ESPECIAL 2 ANOS: A maior mobilização da história de SP em socorro ao Rio Grande do Sul

  • por Redação
  • Wednesday, 06 de May de 2026
Há exatos dois anos, o Governo de São Paulo iniciava uma operação de guerra para auxiliar o povo gaúcho na maior tragédia climática de sua história. Relembramos os números, os heróis e o impacto da força-tarefa paulista.(Foto: Divulgação)

 

Quando as águas do Guaíba e dos rios do Vale do Taquari engoliram cidades inteiras em maio de 2024, o Estado de São Paulo respondeu com o envio imediato de sua elite. A "Missão RS" não foi apenas um reforço; foi um deslocamento massivo de tecnologia e humanidade que salvou centenas de vidas e manteve a ordem sob o caos.

São Paulo enviou uma força-tarefa composta por mais de 1.200 agentes — entre Policiais Militares, Civis e Bombeiros — que se revezaram ao longo de quase três meses.
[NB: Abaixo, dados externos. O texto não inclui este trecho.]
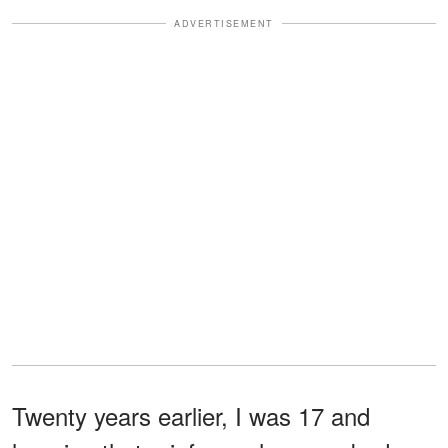
ADVERTISEMENT
Twenty years earlier, I was 17 and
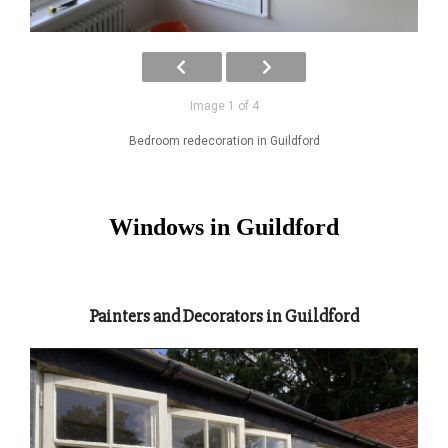
Image 1 of 4
Bedroom redecoration in Guildford
Windows in Guildford
Painters and Decorators in Guildford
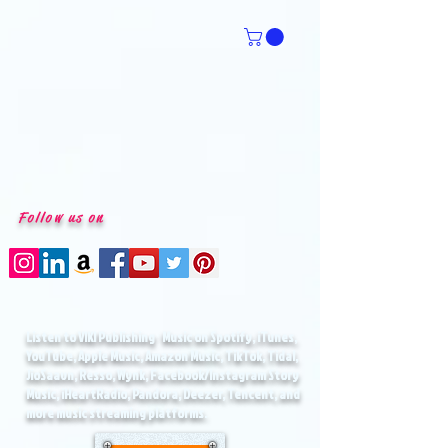
Follow us on
Listen to VIKI Publishing
Music on Spotify, iTunes,
®
YouTube, Apple Music, Amazon Music, TikTok, Tidal,
JioSaavn, Resso, Wynk, Facebook/Instagram Story
Music, iHeartRadio, Pandora, Deezer, Tencent, and
more music streaming platforms.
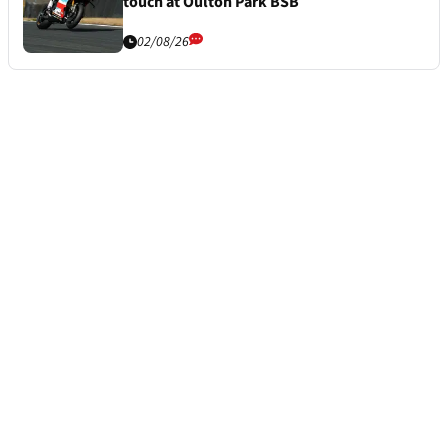
touch at Oulton Park BSB
02/08/26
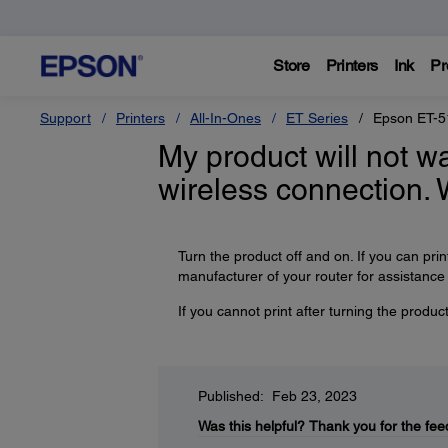
Store
Printers
Ink
Pr
Support
Printers
All-In-Ones
ET Series
Epson ET-5
My product will not wa
wireless connection. 
Turn the product off and on. If you can prin
manufacturer of your router for assistance o
If you cannot print after turning the produ
Published: Feb 23, 2023
Was this helpful?
Thank you for the fee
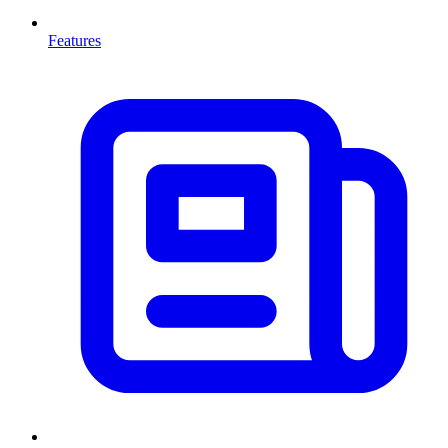
Features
O aparato mobilizado foi digno de uma operação de guerra:

Frota Aérea:

 

Águia 33 atendendo transferência para São Leopoldo de uma criança.(Foto:Divulgação)

 

Foram 8 aeronaves no total, incluindo os helicópteros Águia 33 (UTI aérea) e Águia 24 (com guincho para resgates verticais) da PM, além do Pelicano da Polícia Civil e aviões King Air para transporte estratégico.

Frota Terrestre e Náutica

Mais de 80 viaturas cortaram as estradas, incluindo caminhões-tanque e de suprimentos, além de 23 embarcações e botes de salvamento para navegar em áreas alagadas.
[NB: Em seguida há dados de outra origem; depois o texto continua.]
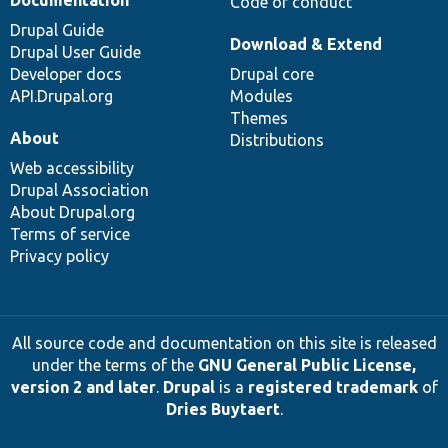
Code of conduct
Drupal Guide
Download & Extend
Drupal User Guide
Developer docs
Drupal core
API.Drupal.org
Modules
Themes
About
Distributions
Web accessibility
Drupal Association
About Drupal.org
Terms of service
Privacy policy
All source code and documentation on this site is released
under the terms of the
GNU General Public License,
version 2 and later
.
Drupal
is a
registered trademark
of
Dries Buytaert
.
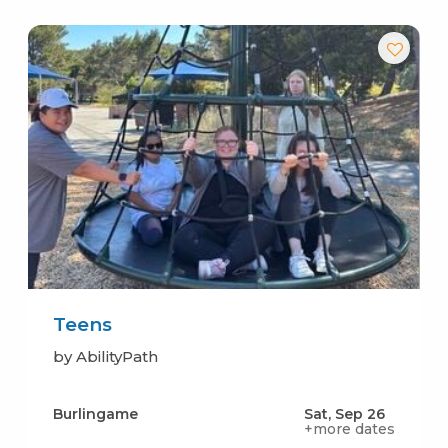
Teens
by AbilityPath
Burlingame
Sat, Sep 26
+more dates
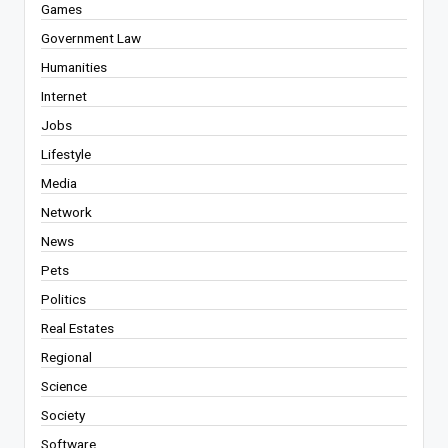
Games
Government Law
Humanities
Internet
Jobs
Lifestyle
Media
Network
News
Pets
Politics
Real Estates
Regional
Science
Society
Software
A Elite em Ação: Batalhões e Divisões Envolvidas

A operação mobilizou as unidades mais preparadas de cada corporação para lidar com as frentes de resgate e segurança: Polícia Militar (PMESP): Unidades como o 9º BAEP (São José do Rio Preto) e o BAEP de Campinas integraram o "Batalhão Humanitário" focado em patrulhamento preventivo e combate a saques.

O Comando de Policiamento Ambiental (CPAmb) liderou o suporte náutico, enquanto o Canil Central empregou cães farejadores na busca por desaparecidos.

Corpo de Bombeiros (CBPMESP): Forças-tarefas especializadas em salvamento aquático realizaram resgates históricos, como o do Cavalo Caramelo, em Canoas.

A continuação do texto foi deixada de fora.